Could it be that those algebras are equivalent to vertex algebroids over $X$?
 A: With David Ben Zvi's permission, I post the following answer that I got from him by email:
``this feels wrong to me, but not sure. A vertex algebroid
is just a truncation of the notion of sheaf of vertex algebras,
just as a Lie algebra is gotten out of the ≤1 filtered
piece of the enveloping algebra.. so unless your definition
is equivalent to a sheaf of vertex algebras it doesn't seem right.
what you write is a lot like Segal's notion of elliptic object right?
which is close to a sheaf of vertex algebras I guess...or more
precisely a CFT with spacetime endowed to maps to a target..
anyway not sure the "oid" is so significant a definition.
I'll think about it a bit more..''
A: This was meant to be a comment to David's answer but it grew too much. At first I thought with David's intuition that your definition seemed as a sheaf of vertex algebras on X. But then I realized that I couldn't see the restriction maps. On the other hand, over each point $x \in X$ --restricting to constant maps to X -- you obtain an algebra over that partial operad of punctured formal discs. In fact,  your definition seems to agree with the definition hinted in 3.4.9 (ii)  [Beilinson and Drinfeld, Chiral Algebras] of $X$-family of factorization algebras, which in turn are defined in 3.4.6 of loc. cit.  I chose that definition instead of the standard one of 3.4.4-5 because there you see that replacing the category $C(X)$ ($X$ as in 3.4.6. of loc. cit. and not your target space that I will denote now $Y$) that fibers over affine schemes by a suitable category fibering over $Sch/Y$ (essentially replace $Z$ in that definition by maps $Z \rightarrow Y$) you obtain the notion of $Y$-family of factorization algebras. So your definition is a factorization version of $Y$-families of vertex algebras. 
Now just to give references, as David pointed out, vertex algebroids are truncated  sheaves of vertex algebras. This idea came from works of Gorbounov, Malikov, Schechtman and Vaintrob [Gerbes of chiral differential operators II]. You start with a sheaf $\mathcal{V}$ of $\mathbb{Z}_{\geq}$-graded vertex algebras on $X$ and look at the structure that you get from the filtered components $\mathcal{V}_{\leq 0}$ and $\mathcal{V}_{\leq 1}$. This definition is nicely distilled in [Bressler; Vertex algebroids I]. 
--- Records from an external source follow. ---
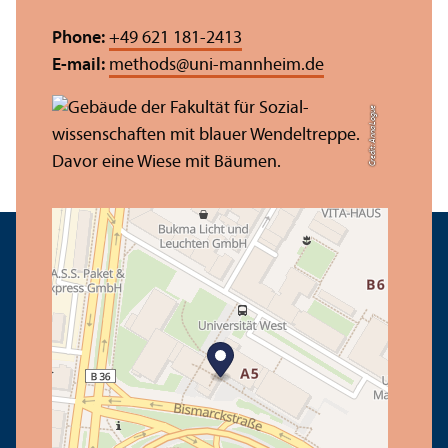
Phone:
+49 621 181-2413
E-mail:
methods
@
uni-mannheim.de
Credit: Anna Logue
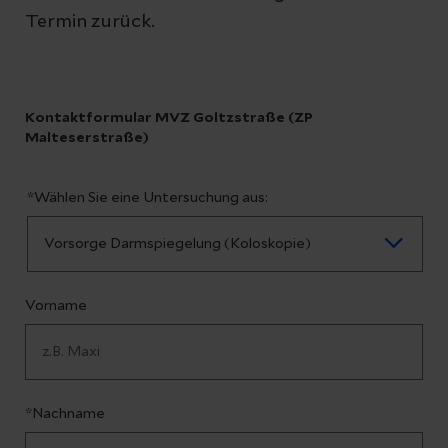
Termin zurück.
Kontaktformular MVZ Goltzstraße (ZP
Malteserstraße)
*Wählen Sie eine Untersuchung aus:
Vorname
*Nachname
However, I thought this might give you a little intuition given that you think of vertex algebras as algebras over certain operad. It turns out [Beilinson Drinfeld - 3.3.3] that vertex algebras are Lie algebras in certain (compound) tensor category of $D$-modules on the disk $D$ (again my notation collides with yours). You can think of a Lie algebroid on $X$ as a sheaf of Lie algebras (in the category  vector spaces) with an action on a given sheaf of commutative algebras $\mathcal{O}_X$ and a compatible $\mathcal{O}_X$-module structure. A $D$-module version of that statement gives rise to the notion of a $Lie^*$-algebroids and Chiral Lie algebroids (where we replace the tensor category of $\mathcal{O}_X$-modules with some category of $D_X$-modules where the tensor product is not representable). Granted this is very sketchy, but the relevant definitions are all in Beilinson and Drinfeld's book: 1.4.11 gives the general definition of a $Lie^*$ algebroid, 2.5.16 treats them in the $D$-module setting, these ought to be thought more as "conformal algebras" or even commutative vertex algebras rather than "vertex algebras". Finally in 3.9.6 comes the definition of a Chiral Lie algebroid which corresponds to vertex algebroids. 
One last observation that perhaps someone here can comment, in the introduction to section 2.5, Beilinson and Drinfeld make a very interesting comment how how $Lie^*$ algebroids give rise to Lie algebroids on ind-schemes of sections over formal punctured discs. They refer to sections 4.6.10 and 4.6.11 for a global theory. Unfortunately those sections do not exist.